Já Steve Woodfield, pesquisador em políticas e gestão de ensino superior na Universidade de Kingston, acredita que as próprias universidades se tornarão mais rigorosas. “Poderemos ver universidades sendo mais firmes ao recrutar alunos, em relação aos requisitos da língua e credenciais acadêmicas, para que não haja riscos quando forem investigadas”, observa.

Antes da revogação da licença da London Metropolitan, outras duas universidades foram suspensas por seis meses – entre elas, a escocesa Glasgow Caledonian, que no momento conta com oito estudantes do programa Ciência sem Fronteiras. A instituição, por sua vez, ajustou seus procedimentos e agora mantém seu status “altamente confiável” perante o UKBA.

Desde setembro, mais de 500 bolsistas do programa brasileiro desembarcaram no Reino Unido, além de outros 150 pedidos para doutorado já terem sido aprovados. Pelo acordo, 110 instituições do país receberão 10 mil bolsistas nos próximos quatro anos. Em 2011, antes do esquema, havia 1,4 mil universitários brasileiros no país, conforme a Abep-UK.

Para Woodfield, a política de restrição inglesa serviu para reconher que o setor precisa cuidar melhor dos estudantes internacionais. “Outros países têm uma política de proteção que pode ser adotada por aqui. Se a universidade tiver problemas, o estudante é encaminhado para outra universidade”, observa o pesquisador. Ele admite, porém, que essas mudanças são lentas e não devem ocorrer ainda na gestão do primeiro-ministro David Cameron, até 2015.

Menos de um mês após a London Metropolitan ter a licença revogada, decidiu-se que alunos com curso em andamento poderiam finalizar seus estudos na instituição. A universidade permanece, porém, sem o direito de receber novos estrangeiros.

 

A língua como desafio
 No caso do Ciência sem Fronteiras, o desafio para a expansão em terras britânicas seria outro.

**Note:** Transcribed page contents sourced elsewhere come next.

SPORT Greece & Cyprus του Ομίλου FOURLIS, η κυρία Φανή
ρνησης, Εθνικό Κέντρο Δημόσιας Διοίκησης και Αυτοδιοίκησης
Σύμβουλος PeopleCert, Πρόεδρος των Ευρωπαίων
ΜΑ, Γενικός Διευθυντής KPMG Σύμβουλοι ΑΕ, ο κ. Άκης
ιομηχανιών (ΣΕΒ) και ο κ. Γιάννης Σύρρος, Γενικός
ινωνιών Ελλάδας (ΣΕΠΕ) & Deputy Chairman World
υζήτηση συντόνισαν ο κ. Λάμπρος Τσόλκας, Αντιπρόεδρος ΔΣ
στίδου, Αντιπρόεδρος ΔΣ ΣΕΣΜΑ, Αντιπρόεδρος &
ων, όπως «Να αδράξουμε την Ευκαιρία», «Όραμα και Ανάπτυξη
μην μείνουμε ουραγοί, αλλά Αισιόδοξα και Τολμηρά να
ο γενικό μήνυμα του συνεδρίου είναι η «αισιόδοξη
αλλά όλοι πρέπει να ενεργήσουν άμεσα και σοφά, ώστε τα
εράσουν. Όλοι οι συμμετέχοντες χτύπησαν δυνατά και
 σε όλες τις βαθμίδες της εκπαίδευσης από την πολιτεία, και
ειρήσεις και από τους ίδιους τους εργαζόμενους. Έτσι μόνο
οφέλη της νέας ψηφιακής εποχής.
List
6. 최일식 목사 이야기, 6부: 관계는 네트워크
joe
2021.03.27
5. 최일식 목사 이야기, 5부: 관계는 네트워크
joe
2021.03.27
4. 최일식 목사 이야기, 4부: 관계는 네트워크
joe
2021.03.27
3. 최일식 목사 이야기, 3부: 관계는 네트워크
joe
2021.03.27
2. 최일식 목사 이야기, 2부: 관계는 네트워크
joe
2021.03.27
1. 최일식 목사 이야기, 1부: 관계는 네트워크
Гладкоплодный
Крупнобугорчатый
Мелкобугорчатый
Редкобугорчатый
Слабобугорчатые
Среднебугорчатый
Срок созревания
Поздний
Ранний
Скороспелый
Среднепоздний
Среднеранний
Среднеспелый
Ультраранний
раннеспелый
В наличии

Joanna Newman, diretora da UK Higher Education International Unit, reconhece que um alto número de bolsistas não chega ao país por não ter um nível suficiente de conhecimento da língua inglesa. “O Reino Unido tem uma política de imigração na qual o governo determina o nível mínimo de inglês (correspondente ao nível B2 no Quadro Comum Europeu de Referência para Línguas). Em outros países, como Estados Unidos, Austrália e Canadá, não é o governo quem decide, mas as universidades. É algo com que a UniversitiesUK gostaria que fosse mudado”, afirma Joanna.